Start of Information supplied

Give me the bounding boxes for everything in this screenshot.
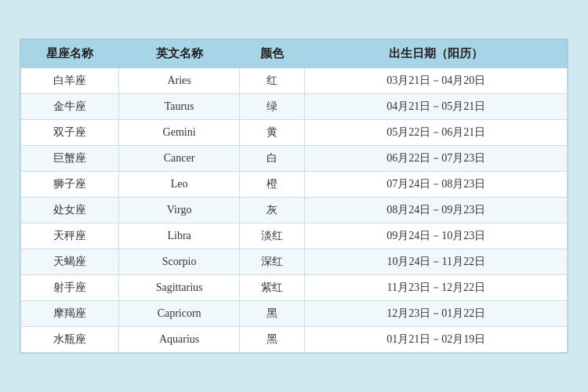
cell-chinese: 摩羯座 (21, 301, 119, 327)
cell-english: Libra (119, 223, 239, 249)
table-row: 狮子座Leo橙07月24日－08月23日 (21, 172, 568, 198)
cell-chinese: 白羊座 (21, 68, 119, 94)
cell-english: Aquarius (119, 327, 239, 353)
cell-english: Taurus (119, 94, 239, 120)
header-english: 英文名称 (119, 40, 239, 68)
table-row: 金牛座Taurus绿04月21日－05月21日 (21, 94, 568, 120)
cell-english: Leo (119, 172, 239, 198)
cell-color: 绿 (239, 94, 305, 120)
cell-chinese: 天秤座 (21, 223, 119, 249)
cell-chinese: 狮子座 (21, 172, 119, 198)
cell-date: 09月24日－10月23日 (305, 223, 568, 249)
table-row: 天秤座Libra淡红09月24日－10月23日 (21, 223, 568, 249)
cell-english: Cancer (119, 146, 239, 172)
cell-chinese: 天蝎座 (21, 249, 119, 275)
table-row: 双子座Gemini黄05月22日－06月21日 (21, 120, 568, 146)
cell-chinese: 巨蟹座 (21, 146, 119, 172)
cell-chinese: 射手座 (21, 275, 119, 301)
cell-chinese: 金牛座 (21, 94, 119, 120)
cell-color: 黄 (239, 120, 305, 146)
table-header-row: 星座名称 英文名称 颜色 出生日期（阳历） (21, 40, 568, 68)
zodiac-table-container: 星座名称 英文名称 颜色 出生日期（阳历） 白羊座Aries红03月21日－04… (20, 38, 568, 354)
table-row: 白羊座Aries红03月21日－04月20日 (21, 68, 568, 94)
cell-color: 深红 (239, 249, 305, 275)
header-date: 出生日期（阳历） (305, 40, 568, 68)
cell-color: 橙 (239, 172, 305, 198)
table-body: 白羊座Aries红03月21日－04月20日金牛座Taurus绿04月21日－0… (21, 68, 568, 353)
cell-date: 01月21日－02月19日 (305, 327, 568, 353)
cell-color: 淡红 (239, 223, 305, 249)
cell-date: 12月23日－01月22日 (305, 301, 568, 327)
cell-english: Aries (119, 68, 239, 94)
cell-english: Sagittarius (119, 275, 239, 301)
cell-chinese: 水瓶座 (21, 327, 119, 353)
table-row: 巨蟹座Cancer白06月22日－07月23日 (21, 146, 568, 172)
cell-date: 08月24日－09月23日 (305, 198, 568, 223)
cell-color: 灰 (239, 198, 305, 223)
cell-date: 04月21日－05月21日 (305, 94, 568, 120)
cell-date: 10月24日－11月22日 (305, 249, 568, 275)
cell-english: Virgo (119, 198, 239, 223)
cell-color: 红 (239, 68, 305, 94)
cell-english: Scorpio (119, 249, 239, 275)
cell-english: Gemini (119, 120, 239, 146)
cell-date: 05月22日－06月21日 (305, 120, 568, 146)
cell-date: 06月22日－07月23日 (305, 146, 568, 172)
table-row: 处女座Virgo灰08月24日－09月23日 (21, 198, 568, 223)
cell-color: 黑 (239, 301, 305, 327)
header-color: 颜色 (239, 40, 305, 68)
header-chinese: 星座名称 (21, 40, 119, 68)
cell-date: 11月23日－12月22日 (305, 275, 568, 301)
table-row: 摩羯座Capricorn黑12月23日－01月22日 (21, 301, 568, 327)
cell-color: 白 (239, 146, 305, 172)
cell-date: 07月24日－08月23日 (305, 172, 568, 198)
table-row: 天蝎座Scorpio深红10月24日－11月22日 (21, 249, 568, 275)
cell-chinese: 处女座 (21, 198, 119, 223)
cell-english: Capricorn (119, 301, 239, 327)
zodiac-table: 星座名称 英文名称 颜色 出生日期（阳历） 白羊座Aries红03月21日－04… (20, 39, 568, 353)
cell-color: 黑 (239, 327, 305, 353)
cell-chinese: 双子座 (21, 120, 119, 146)
cell-color: 紫红 (239, 275, 305, 301)
cell-date: 03月21日－04月20日 (305, 68, 568, 94)
table-row: 水瓶座Aquarius黑01月21日－02月19日 (21, 327, 568, 353)
table-row: 射手座Sagittarius紫红11月23日－12月22日 (21, 275, 568, 301)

End of Information supplied

* [What this task involves]
Please write out all the entries above exactly, but leave out the pictures.

* [Exercise solution]
Give me the bounding boxes for everything in this screenshot.
cell-chinese: 摩羯座 (21, 301, 119, 327)
cell-english: Libra (119, 223, 239, 249)
table-row: 狮子座Leo橙07月24日－08月23日 (21, 172, 568, 198)
cell-chinese: 白羊座 (21, 68, 119, 94)
cell-english: Aquarius (119, 327, 239, 353)
cell-english: Taurus (119, 94, 239, 120)
header-english: 英文名称 (119, 40, 239, 68)
table-row: 金牛座Taurus绿04月21日－05月21日 (21, 94, 568, 120)
cell-english: Leo (119, 172, 239, 198)
cell-color: 绿 (239, 94, 305, 120)
cell-chinese: 天秤座 (21, 223, 119, 249)
cell-chinese: 狮子座 (21, 172, 119, 198)
cell-date: 09月24日－10月23日 (305, 223, 568, 249)
table-row: 天秤座Libra淡红09月24日－10月23日 (21, 223, 568, 249)
cell-english: Cancer (119, 146, 239, 172)
cell-chinese: 天蝎座 (21, 249, 119, 275)
table-row: 双子座Gemini黄05月22日－06月21日 (21, 120, 568, 146)
cell-chinese: 巨蟹座 (21, 146, 119, 172)
cell-chinese: 射手座 (21, 275, 119, 301)
cell-chinese: 金牛座 (21, 94, 119, 120)
cell-color: 黄 (239, 120, 305, 146)
table-header-row: 星座名称 英文名称 颜色 出生日期（阳历） (21, 40, 568, 68)
zodiac-table-container: 星座名称 英文名称 颜色 出生日期（阳历） 白羊座Aries红03月21日－04… (20, 38, 568, 354)
table-row: 白羊座Aries红03月21日－04月20日 (21, 68, 568, 94)
cell-color: 深红 (239, 249, 305, 275)
header-date: 出生日期（阳历） (305, 40, 568, 68)
cell-color: 橙 (239, 172, 305, 198)
table-body: 白羊座Aries红03月21日－04月20日金牛座Taurus绿04月21日－0… (21, 68, 568, 353)
cell-date: 01月21日－02月19日 (305, 327, 568, 353)
cell-color: 淡红 (239, 223, 305, 249)
cell-date: 12月23日－01月22日 (305, 301, 568, 327)
cell-english: Aries (119, 68, 239, 94)
cell-english: Sagittarius (119, 275, 239, 301)
cell-chinese: 水瓶座 (21, 327, 119, 353)
table-row: 巨蟹座Cancer白06月22日－07月23日 (21, 146, 568, 172)
cell-date: 08月24日－09月23日 (305, 198, 568, 223)
cell-color: 灰 (239, 198, 305, 223)
cell-date: 04月21日－05月21日 (305, 94, 568, 120)
cell-date: 10月24日－11月22日 (305, 249, 568, 275)
cell-english: Virgo (119, 198, 239, 223)
cell-color: 红 (239, 68, 305, 94)
cell-english: Scorpio (119, 249, 239, 275)
cell-english: Gemini (119, 120, 239, 146)
cell-date: 05月22日－06月21日 (305, 120, 568, 146)
cell-date: 06月22日－07月23日 (305, 146, 568, 172)
table-row: 处女座Virgo灰08月24日－09月23日 (21, 198, 568, 223)
cell-color: 黑 (239, 301, 305, 327)
header-color: 颜色 (239, 40, 305, 68)
header-chinese: 星座名称 (21, 40, 119, 68)
cell-date: 11月23日－12月22日 (305, 275, 568, 301)
table-row: 摩羯座Capricorn黑12月23日－01月22日 (21, 301, 568, 327)
cell-color: 白 (239, 146, 305, 172)
cell-date: 07月24日－08月23日 (305, 172, 568, 198)
table-row: 天蝎座Scorpio深红10月24日－11月22日 (21, 249, 568, 275)
cell-chinese: 处女座 (21, 198, 119, 223)
cell-english: Capricorn (119, 301, 239, 327)
zodiac-table: 星座名称 英文名称 颜色 出生日期（阳历） 白羊座Aries红03月21日－04… (20, 39, 568, 353)
cell-color: 黑 (239, 327, 305, 353)
cell-chinese: 双子座 (21, 120, 119, 146)
cell-color: 紫红 (239, 275, 305, 301)
cell-date: 03月21日－04月20日 (305, 68, 568, 94)
table-row: 水瓶座Aquarius黑01月21日－02月19日 (21, 327, 568, 353)
table-row: 射手座Sagittarius紫红11月23日－12月22日 (21, 275, 568, 301)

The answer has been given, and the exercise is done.